The other reason for favouring the lifetime anchor is you get long-horizon competence for free once you're excellent at (a given list of) short-horizon tasks. This is arguing, more or less, that for the tasks that matter, current architectures are brainlike in their efficiency, such that the lifetime anchor makes more sense. A lot of the arguments in favour of this have a structure roughly like: look at a wide-ranging comprehension benchmark like MMLI - when an AI is human level on all of this, it'll be able to keep a train of thought running continuously, keep a working memory and plan over very long timescales the same way humans do.
As evidence, this has the significant advantage of being relevant and not having to deal with the vagaries of what tradeoffs evolution may have made differently to human engineers. It has the disadvantage of being fiction. Or at least evidence that's not yet been observed. You see AIs getting more and more impressive at a wider range of short-horizon tasks, which is roughly compatible with either view, but you don't observe the described outcome of them generalizing out to much longer-term tasks than that.
So, to return to the original question, what would count as (additional) evidence in favour of the lifetime anchor? The answer clearly can't be "nothing", since if we build AGI in 5 years, that counts.
I think the answer is, anything that looks like unexpectedly cheap, easy, 'for free' generalization from relatively shorter to relatively longer horizon tasks (e.g. from single reasoning steps to many reasoning steps) without much fine-tuning.

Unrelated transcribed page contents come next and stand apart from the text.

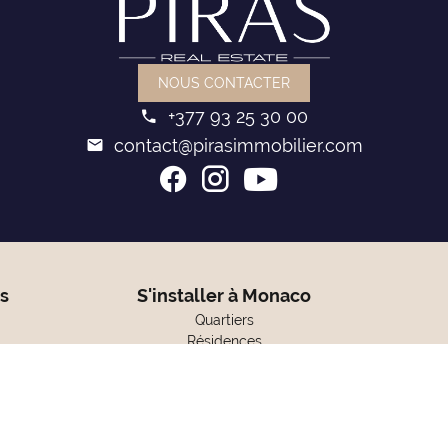
NOUS CONTACTER
+377 93 25 30 00
contact@pirasimmobilier.com
s
S'installer à Monaco
Quartiers
Résidences
Devenir résident MC
Fiscalité
Honoraires
ER
Mentions légales
Plan du site
Changer ses préférences coo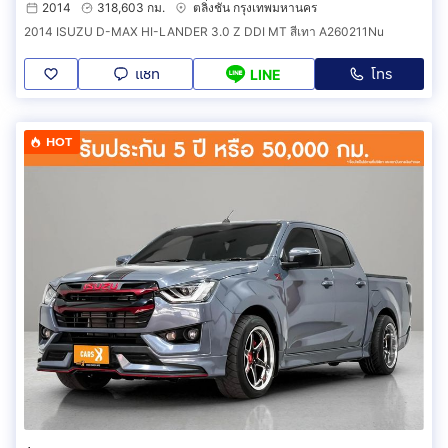
2014
318,603 กม.
ตลิ่งชัน กรุงเทพมหานคร
2014 ISUZU D-MAX HI-LANDER 3.0 Z DDI MT สีเทา A260211Nu
แชท
โทร
LINE
HOT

This is different from many of the other signs of impressiveness we've seen recently: just learning lots of shorter-horizon tasks without much transfer between them, being able to point models successfully at particular short-horizon tasks with good prompting, getting much better at a wider range of tasks that can only be done over short horizons. All of these are expected on either view.
This unexpected evidence is very tricky to operationalize. Default bio anchors assumes we'll see a certain degree of generalizing from shorter to longer horizon tasks, and that we'll see AI get better and better sample-efficiency on few-shot tasks, since it assumes that in 20 or so years we'll get enough of such generalization to get AGI. I guess we just need to look for 'more of it than we expected to see'?
That seems very hard to judge, since you can't read off predictions about subhuman capabilities from bio anchors like that.